Two babies in the opposition-held Idlib province died last night after temperatures plummeted amid a critical lack of basic supplies, according to Syrian news agency Zaman Al-Wasl.
The families of 25-day-old Wael Tuaima and eight-day-old Yahya Al-Hassoun had fled the central province of Hama due to fighting between Syrian regime forces and opposition groups. However, a lack of humanitarian aid reaching the region has resulted in conditions deteriorating rapidly.
The deaths come just one day after International Refugee Rights Organisation Deputy Chairman Abdullah Resul Demir cited a UNICEF study that found that eight out of ten young people in Syria were “children of war”. Some 1.7 million children reportedly live in the worst areas of the conflict, whilst approximately two million are unable to attend school.
Despite Idlib being a de-escalation zone, as enforced by Turkey, Russia and Iran, the region still lacks basic necessities, putting its thousands of residents, many of whom are displaced or homeless, at risk of starvation as winter approaches.
The situation in Idlib is mirrored in several other Syrian cities. An Amnesty report released last week found evidence of the Syrian regime implementing a “surrender or starve” policy in at least four cities; a strategy that it says amounts to a crime against humanity.

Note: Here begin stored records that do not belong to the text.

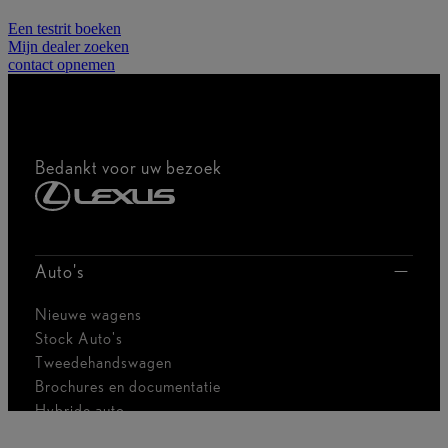
Een testrit boeken
Mijn dealer zoeken
contact opnemen
Bedankt voor uw bezoek
Auto's
Nieuwe wagens
Stock Auto's
Tweedehandswagen
Brochures en documentatie
Hybride auto
Onze aanbiedingen voor particulieren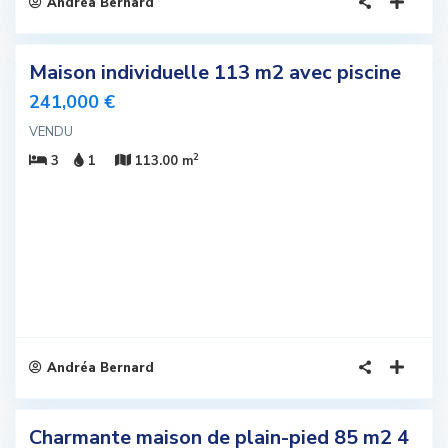
Andréa Bernard
2
Maison individuelle 113 m2 avec piscine
sivité
241,000 €
u
VENDU
2
3
1
113.00 m
Andréa Bernard
6
Charmante maison de plain-pied 85 m2 4
sivité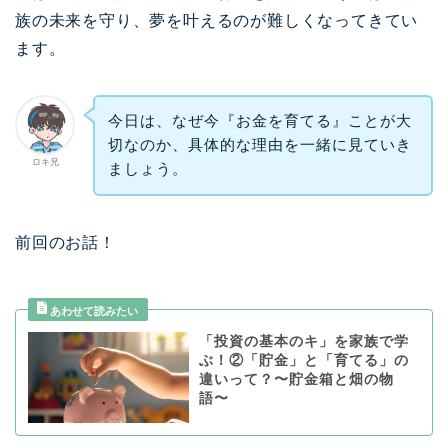
族の未来を守り、夢を叶えるのが難しくなってきてい
ます。
今日は、なぜ今『お金を育てる』ことが大
切なのか、具体的な理由を一緒に見ていき
ロキ兄
ましょう。
前回のお話！
「投資の基本のキ」を家族で学
ぶ！②「貯金」と「育てる」の
違いって？〜貯金箱と畑の物
語〜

The plight of those trapped in besieged areas of Syria was brought to the forefront last month when a picture of one-month-old Sahar Dofdaa in eastern Ghouta, who weighed less than two kilogrammes with her bones clearly visible beneath her skin before her death, prompted fresh outrage.
Ghouta is also an authorised de-escalation zones as established in May, but the besieged province is still subject to regular airstrikes from the Syrian regime; seven children were killed last month after a school was bombed.